## What needs to be done
Among the lines below, list those containing the string "heading".

-----

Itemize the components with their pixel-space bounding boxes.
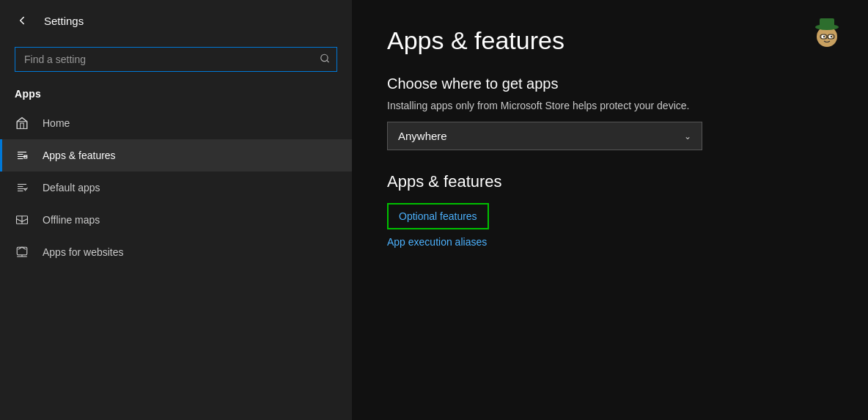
sidebar-item-apps-features[interactable]: Apps & features <box>0 139 352 172</box>
dropdown-container: Anywhere ⌄ <box>387 122 833 150</box>
search-box-container <box>15 47 337 72</box>
svg-line-1 <box>327 60 329 62</box>
sidebar-item-home-label: Home <box>43 117 70 129</box>
sidebar-item-apps-websites[interactable]: Apps for websites <box>0 236 352 268</box>
sidebar-item-default-apps-label: Default apps <box>43 182 100 194</box>
search-input[interactable] <box>15 47 337 72</box>
apps-features-icon <box>15 148 29 163</box>
sidebar-header: Settings <box>0 0 352 41</box>
sidebar-item-offline-maps-label: Offline maps <box>43 214 100 226</box>
default-apps-icon <box>15 180 29 195</box>
apps-source-dropdown[interactable]: Anywhere ⌄ <box>387 122 702 150</box>
sidebar-item-apps-websites-label: Apps for websites <box>43 246 124 258</box>
sidebar: Settings Apps Home <box>0 0 352 420</box>
optional-features-link[interactable]: Optional features <box>387 203 489 229</box>
sidebar-title: Settings <box>44 15 84 27</box>
chevron-down-icon: ⌄ <box>684 131 691 141</box>
svg-rect-14 <box>17 247 27 255</box>
sidebar-section-label: Apps <box>0 84 352 107</box>
dropdown-value: Anywhere <box>398 130 447 142</box>
choose-description: Installing apps only from Microsoft Stor… <box>387 100 833 111</box>
avatar <box>808 15 846 53</box>
sidebar-item-offline-maps[interactable]: Offline maps <box>0 204 352 236</box>
apps-section-heading: Apps & features <box>387 172 833 191</box>
sidebar-item-apps-features-label: Apps & features <box>43 150 116 161</box>
offline-maps-icon <box>15 213 29 227</box>
svg-point-23 <box>831 36 832 37</box>
search-icon <box>320 54 330 66</box>
app-execution-aliases-link[interactable]: App execution aliases <box>387 236 487 248</box>
svg-point-22 <box>823 36 825 37</box>
svg-rect-2 <box>17 122 27 129</box>
sidebar-item-default-apps[interactable]: Default apps <box>0 172 352 204</box>
page-title: Apps & features <box>387 26 833 55</box>
svg-rect-19 <box>820 18 834 29</box>
main-content: Apps & features Choose where to get apps… <box>352 0 868 420</box>
choose-heading: Choose where to get apps <box>387 75 833 92</box>
back-button[interactable] <box>12 10 32 31</box>
home-icon <box>15 116 29 130</box>
apps-websites-icon <box>15 245 29 259</box>
sidebar-item-home[interactable]: Home <box>0 107 352 139</box>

-----

## Result of this exercise
apps-section-heading: Apps & features <box>387 172 833 191</box>
choose-heading: Choose where to get apps <box>387 75 833 92</box>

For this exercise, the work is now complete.